BEGIN Data in this exercise

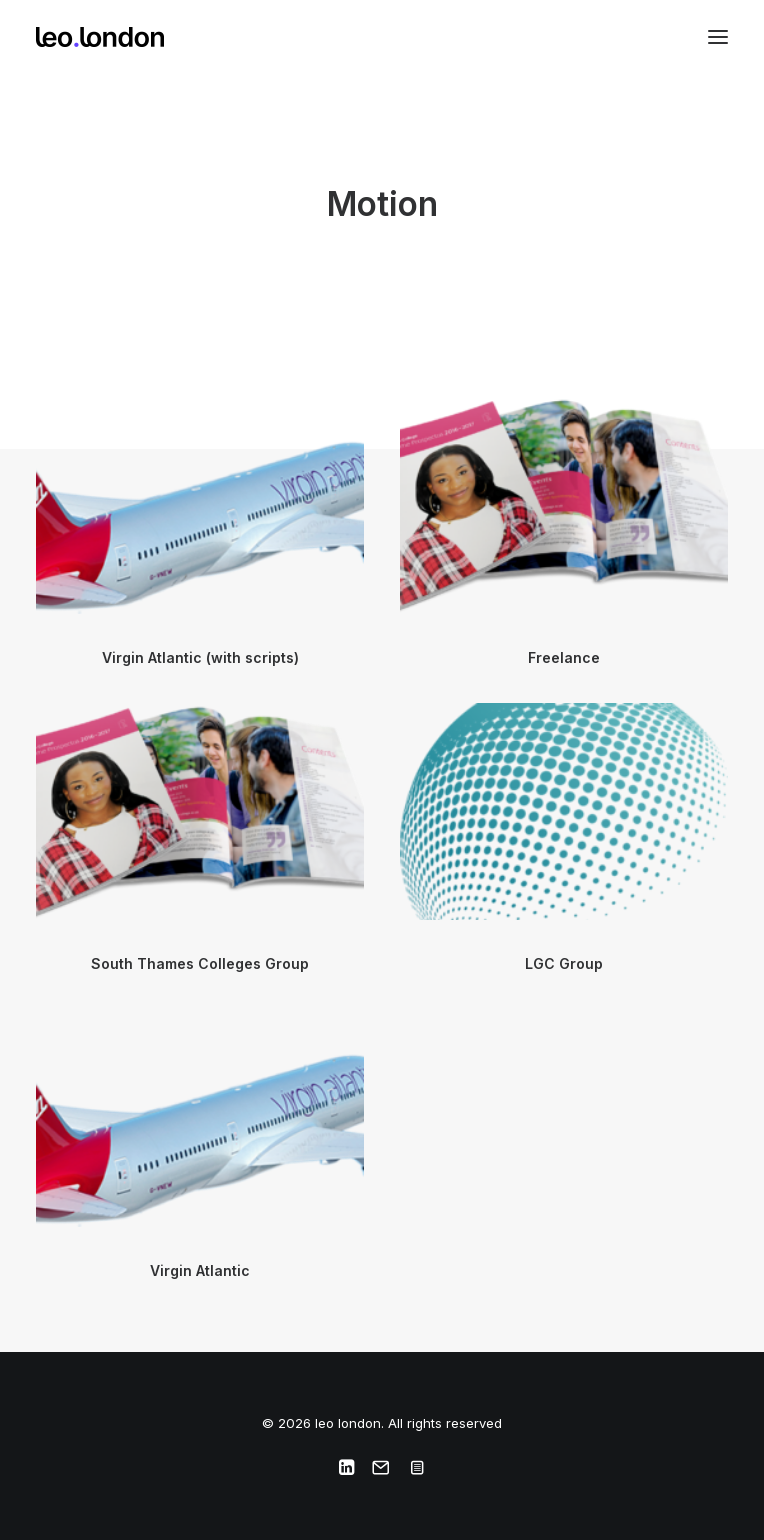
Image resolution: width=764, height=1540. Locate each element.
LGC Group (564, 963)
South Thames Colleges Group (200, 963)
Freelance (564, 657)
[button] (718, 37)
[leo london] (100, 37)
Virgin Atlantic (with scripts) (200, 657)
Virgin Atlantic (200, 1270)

END Data in this exercise

Give back all the data exactly, minus pictures.

Image resolution: width=764, height=1540. Locate each element.
LGC Group (564, 963)
South Thames Colleges Group (200, 963)
Freelance (564, 657)
[button] (718, 37)
[leo london] (100, 37)
Virgin Atlantic (with scripts) (200, 657)
Virgin Atlantic (200, 1270)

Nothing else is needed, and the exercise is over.